Rams is set in a small pastoral village in rural Iceland and focuses on a middle aged man named Gummi (Sigurdur Sigurjonsson) who has been living on a sheep farm in a plot next door to his brother Kiddi (Theodor Juliusson), also a sheep farmer, although the two of them haven’t been on speaking terms in years. As the film begins both are bringing in prized sheet, both descendants of the family’s strong bloodline, to a village competition where they come in first and second place. Jealous of his brother’s first place finish, Gummi inspects the winning sheep and thinks he sees signs of a livestock disease called scrapie. This poses a threat to the entire island’s herd and eventually it starts looking like the brothers are both going to have to exterminate their sheep. This is a devastating blow for both of them and soon Gummi starts making plans to take desperate measures.
On its surface Rams is a dry comedy about a couple of eccentrics bickering over unspecified issues, a sort of Grumpy Old Men but for a slightly more discerning crowd. There is, however, a little more going on here. At its base this is a movie about the power of legacy and family dynamics. Throughout the movie there seems to be very little discussion of the actual economics of sheep raising and when the herd is threatened there is very little discussion of how their slaughter will effect anyone’s bottom lines, especially in the case of the two central brothers. Rather these two men’s attitude towards their sheep are largely symbolic of the brothers’ attitudes towards one another. At the start of the film Gummi largely uses his sheep in order to compete with his brother and prove himself to be the better farmer than his sibling rival, but as the film goes on he starts to be less concerned with his own sheep and more concerned with this bloodline that he views as his family birthright and Kiddi starts to feel the same.

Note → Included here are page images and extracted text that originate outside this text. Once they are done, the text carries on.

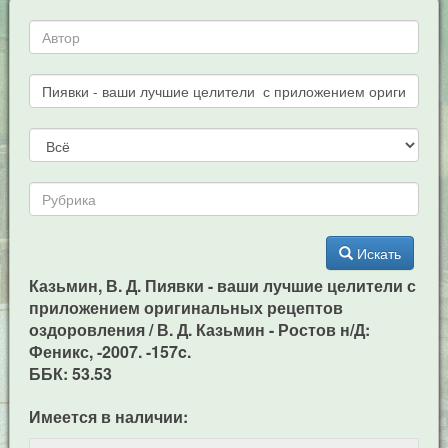
Искать
Казьмин, В. Д. Пиявки - ваши лучшие целители с
приложением оригинальных рецептов
оздоровления / В. Д. Казьмин - Ростов н/Д:
Феникс, -2007. -157c.
ББК: 53.53
Имеется в наличии:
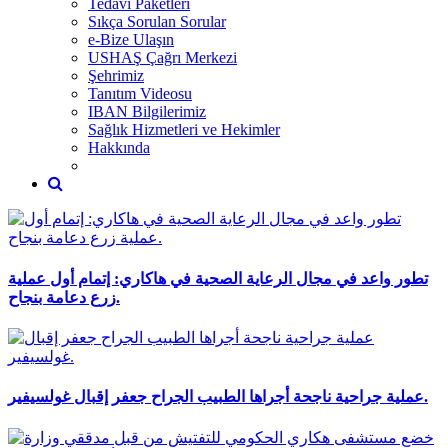
Tedavi Paketleri
Sıkça Sorulan Sorular
e-Bize Ulaşın
USHAŞ Çağrı Merkezi
Şehrimiz
Tanıtım Videosu
IBAN Bilgilerimiz
Sağlık Hizmetleri ve Hekimler
Hakkında
تطور واعد في مجال الرعاية الصحية في هاكاري: إتمام أول عملية
زرع دعامة بنجاح.
عملية جراحية ناجحة أجراها الطبيب الجراح جعفر إقبال غولسيفير.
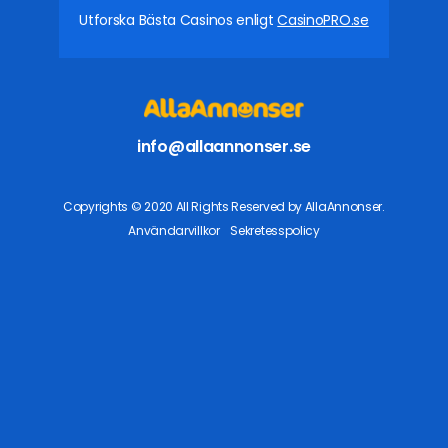
Utforska Bästa Casinos enligt
CasinoPRO.se
info@allaannonser.se
Copyrights © 2020 All Rights Reserved by AllaAnnonser.
Användarvillkor
Sekretesspolicy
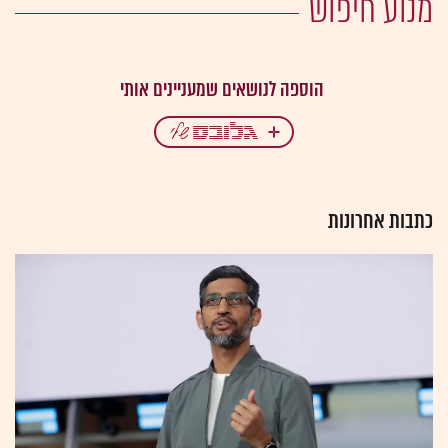
מנוע חיפוש
כתבות אחרונות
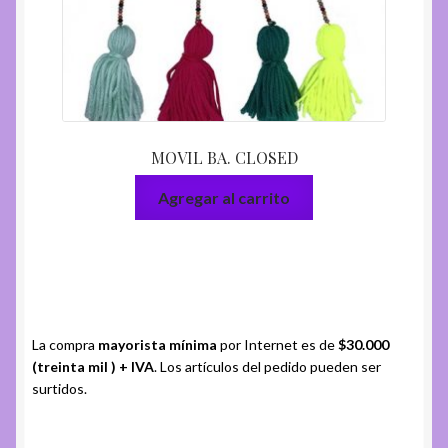
MOVIL BA. CLOSED
Agregar al carrito
La compra
mayorista mínima
por Internet es de
$30.000
(treinta mil ) + IVA
. Los artículos del pedido pueden ser
surtidos.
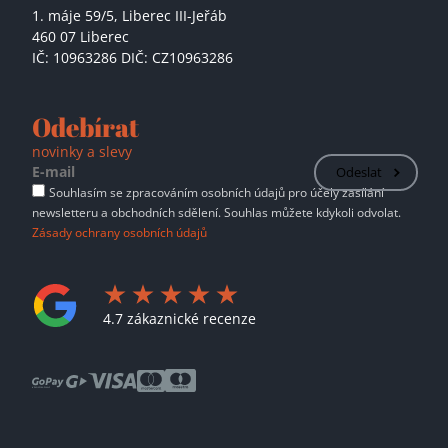
1. máje 59/5,
Liberec III-Jeřáb
460 07 Liberec
IČ: 10963286 DIČ: CZ10963286
Odebírat
novinky a slevy
Odeslat
Souhlasím se zpracováním osobních údajů pro účely zasílání
newsletteru a obchodních sdělení. Souhlas můžete kdykoli odvolat.
Zásady ochrany osobních údajů
4.7 zákaznické recenze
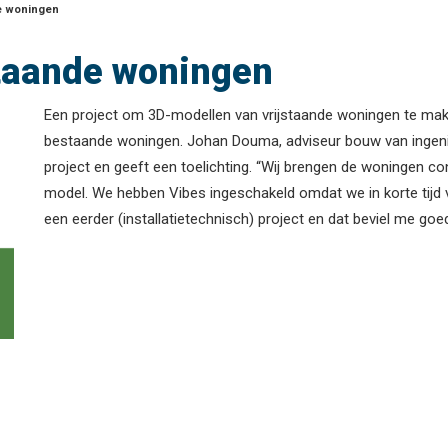
e woningen
taande woningen
Een project om 3D-modellen van vrijstaande woningen te make
bestaande woningen. Johan Douma, adviseur bouw van ingenie
project en geeft een toelichting. “Wij brengen de woningen con
model. We hebben Vibes ingeschakeld omdat we in korte tijd v
een eerder (installatietechnisch) project en dat beviel me goe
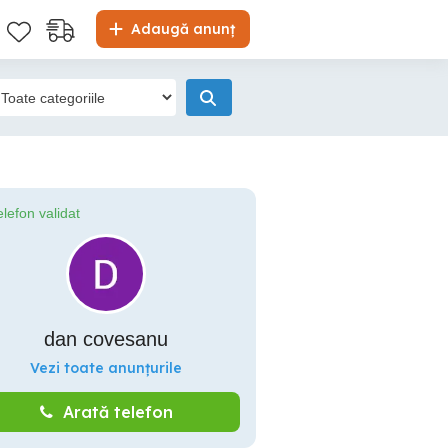
Adaugă anunț
elefon validat
dan covesanu
Vezi toate anunțurile
Arată telefon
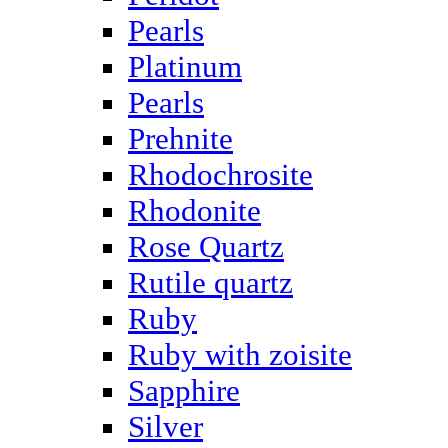
Pearls
Platinum
Pearls
Prehnite
Rhodochrosite
Rhodonite
Rose Quartz
Rutile quartz
Ruby
Ruby with zoisite
Sapphire
Silver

The humor here is really deadpan, to the point where I hesitate to even call it a comedy for fear of making people expect it to be this laugh out loud kind of thing rather than a story with a sort of dry comedic undertone. It also has a sort of homespun charm to it in the way it knowingly conveys the valley its set in and give the audience a pretty good idea of what it’s like to live there. It’s one of those movies that is a little hard to reach a final verdict on, there’s nothing I really dislike about it but its accomplishments are also kind of modest and specific. At Cannes it competed in the Un Certain Regard division and won the top prize there, and that sounds about right, it’s a movie I have a certain regard for to be sure.